Tag: karafka framework

Reduce your method calls by 99.9% by replacing Thread#pass with Queue#pop

When doing multi-threaded work in Ruby, there are a couple of ways to control the execution flow within a given thread. In this article, I will be looking at Thread#pass and Queue#pop and how understanding each of them can help you drastically optimize your applications.

Thread#pass - what it is and how does it work

One of the ways you can ask the scheduler to "do something else" is by using the Thread#pass method.

Where can you find it? Well, aside from Karafka, for example in one of the most recent additions to ActiveRecord called #load_async (pull request).

Let's see how it works and why it may or may not be what you are looking for when building multi-threaded applications.

Ruby docs are rather minimalistic with its description:

Give the thread scheduler a hint to pass execution to another thread. A running thread may or may not switch, it depends on OS and processor.

That means that when dealing with threads, you can tell Ruby that it would not be a bad idea to switch from executing the current one and focusing on others.

By default, all the threads you create have the same priority and are treated the same way. An excellent illustration of this is the code below:

threads = []

threads = 10.times.map do |i|
  Thread.new do
    # Make threads wait for a bit so all threads are created
    sleep(0.001) until threads.size == 10

    start = Time.now.to_f

    10_000_000.times do
      start / rand
    end

    puts "Thread #{i},#{Time.now.to_f - start}"
  end
end

threads.each(&:join)

# for i in {1..1000}; do ruby threads.rb; done > results.txt

on average, the computation in each of them took a similar amount of time:

The difference in between the fastest and the slowest thread was less than 8%.

However, when one of the threads "passes," things change drastically:

threads = []

threads = 10.times.map do |i|
  Thread.new do
    sleep(0.001) until threads.size == 10

    start = Time.now.to_f

    10_000_000.times do
      Thread.pass if i.zero?

      start / rand
    end

    puts "Thread #{i},#{Time.now.to_f - start}"
  end
end

threads.each(&:join)

Now, thread zero takes twice as much time as other threads doing the same job.

What is worth pointing out is that this method does not stop the execution flow by itself, and it just suggests to Ruby that there may be other more important things to do.

Exactly this behaviour was used by Jean Boussier in ActiveRecord:

def schedule_query(future_result) # :nodoc:
  @async_executor.post { future_result.execute_or_skip }
  Thread.pass
end

This code schedules a background job and suggests to the scheduler that it may be worth doing that or other things somewhere else.

It is worth mentioning, that when all the threads use the Thread#pass, it becomes a colossal burden to the Ruby VM. Ruby goes crazy since none of the threads wants to do any work and the execution time increases over 100 times.

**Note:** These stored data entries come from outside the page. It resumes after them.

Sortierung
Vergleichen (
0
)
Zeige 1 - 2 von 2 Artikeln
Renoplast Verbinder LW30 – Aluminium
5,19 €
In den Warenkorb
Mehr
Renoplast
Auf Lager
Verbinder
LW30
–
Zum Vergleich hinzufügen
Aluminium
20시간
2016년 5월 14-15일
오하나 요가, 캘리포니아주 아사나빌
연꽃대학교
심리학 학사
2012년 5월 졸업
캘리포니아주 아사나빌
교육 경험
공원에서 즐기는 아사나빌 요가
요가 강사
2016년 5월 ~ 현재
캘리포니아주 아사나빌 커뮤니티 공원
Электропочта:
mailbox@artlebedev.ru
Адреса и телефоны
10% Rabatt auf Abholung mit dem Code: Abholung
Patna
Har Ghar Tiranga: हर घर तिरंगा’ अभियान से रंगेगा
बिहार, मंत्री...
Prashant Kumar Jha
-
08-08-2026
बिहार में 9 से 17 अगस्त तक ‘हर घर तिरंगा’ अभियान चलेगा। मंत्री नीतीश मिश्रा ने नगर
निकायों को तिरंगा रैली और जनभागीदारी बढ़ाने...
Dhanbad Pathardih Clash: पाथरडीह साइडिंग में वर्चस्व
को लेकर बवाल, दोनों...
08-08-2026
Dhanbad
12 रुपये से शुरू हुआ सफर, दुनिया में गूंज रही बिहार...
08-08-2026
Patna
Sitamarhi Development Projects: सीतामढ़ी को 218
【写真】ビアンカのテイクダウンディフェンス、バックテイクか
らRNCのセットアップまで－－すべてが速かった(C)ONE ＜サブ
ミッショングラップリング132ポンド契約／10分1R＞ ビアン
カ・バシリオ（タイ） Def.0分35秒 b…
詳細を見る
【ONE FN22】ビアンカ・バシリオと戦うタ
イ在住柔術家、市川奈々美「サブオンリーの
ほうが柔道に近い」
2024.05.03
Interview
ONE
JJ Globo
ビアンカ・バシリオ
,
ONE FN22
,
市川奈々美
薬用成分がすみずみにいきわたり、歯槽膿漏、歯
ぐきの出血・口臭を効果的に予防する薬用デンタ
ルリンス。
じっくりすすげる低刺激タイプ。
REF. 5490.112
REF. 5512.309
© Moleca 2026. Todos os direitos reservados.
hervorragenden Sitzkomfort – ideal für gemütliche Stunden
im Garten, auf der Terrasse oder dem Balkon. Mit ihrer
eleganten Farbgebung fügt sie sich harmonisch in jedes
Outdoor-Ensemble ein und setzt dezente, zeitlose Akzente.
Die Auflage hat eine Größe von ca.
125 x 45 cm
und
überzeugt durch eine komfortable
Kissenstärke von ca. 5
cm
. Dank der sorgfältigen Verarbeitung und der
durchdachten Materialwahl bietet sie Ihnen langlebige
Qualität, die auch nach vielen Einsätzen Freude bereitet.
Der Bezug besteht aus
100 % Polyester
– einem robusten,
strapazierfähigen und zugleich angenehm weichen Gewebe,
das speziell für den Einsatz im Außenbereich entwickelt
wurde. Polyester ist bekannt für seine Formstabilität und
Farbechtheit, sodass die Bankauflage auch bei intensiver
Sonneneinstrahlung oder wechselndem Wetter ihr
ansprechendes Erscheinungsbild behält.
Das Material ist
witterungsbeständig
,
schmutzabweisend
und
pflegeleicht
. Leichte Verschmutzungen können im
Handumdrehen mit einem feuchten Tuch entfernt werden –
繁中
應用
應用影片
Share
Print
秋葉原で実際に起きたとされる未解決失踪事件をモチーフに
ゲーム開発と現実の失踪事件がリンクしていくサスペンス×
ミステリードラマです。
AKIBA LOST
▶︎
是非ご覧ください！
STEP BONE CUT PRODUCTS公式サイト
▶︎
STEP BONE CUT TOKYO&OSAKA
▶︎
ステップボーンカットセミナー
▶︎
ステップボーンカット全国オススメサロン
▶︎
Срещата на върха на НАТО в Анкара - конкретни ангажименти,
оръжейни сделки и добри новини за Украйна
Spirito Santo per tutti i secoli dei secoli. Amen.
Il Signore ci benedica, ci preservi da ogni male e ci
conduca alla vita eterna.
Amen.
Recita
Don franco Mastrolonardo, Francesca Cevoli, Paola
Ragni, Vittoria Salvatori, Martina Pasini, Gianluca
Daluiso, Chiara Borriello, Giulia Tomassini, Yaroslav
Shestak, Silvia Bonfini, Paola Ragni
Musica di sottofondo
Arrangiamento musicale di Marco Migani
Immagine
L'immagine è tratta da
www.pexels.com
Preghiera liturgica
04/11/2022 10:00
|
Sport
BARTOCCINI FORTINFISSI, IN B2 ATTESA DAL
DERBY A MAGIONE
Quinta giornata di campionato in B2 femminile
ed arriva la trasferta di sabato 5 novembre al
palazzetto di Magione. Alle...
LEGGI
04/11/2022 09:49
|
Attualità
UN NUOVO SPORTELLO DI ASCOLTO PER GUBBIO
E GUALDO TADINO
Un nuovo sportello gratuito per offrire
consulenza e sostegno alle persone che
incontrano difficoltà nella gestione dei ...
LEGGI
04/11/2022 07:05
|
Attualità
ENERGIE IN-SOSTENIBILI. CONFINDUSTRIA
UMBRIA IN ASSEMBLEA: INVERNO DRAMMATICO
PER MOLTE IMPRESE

Queue#pop - What it is and how does it work

Queue is a well known class and #popis one of the most important methods it contains.

Here is what Ruby docs say about the Queue class and the #pop method:

The Queue class implements multi-producer, multi-consumer queues. It is especially useful in threaded programming when information must be exchanged safely between multiple threads. The Queue class implements all the required locking semantics.

#pop: If the queue is empty, the calling thread is suspended until data is pushed onto the queue. If non_block is true, the thread isn't suspended, and ThreadError is raised.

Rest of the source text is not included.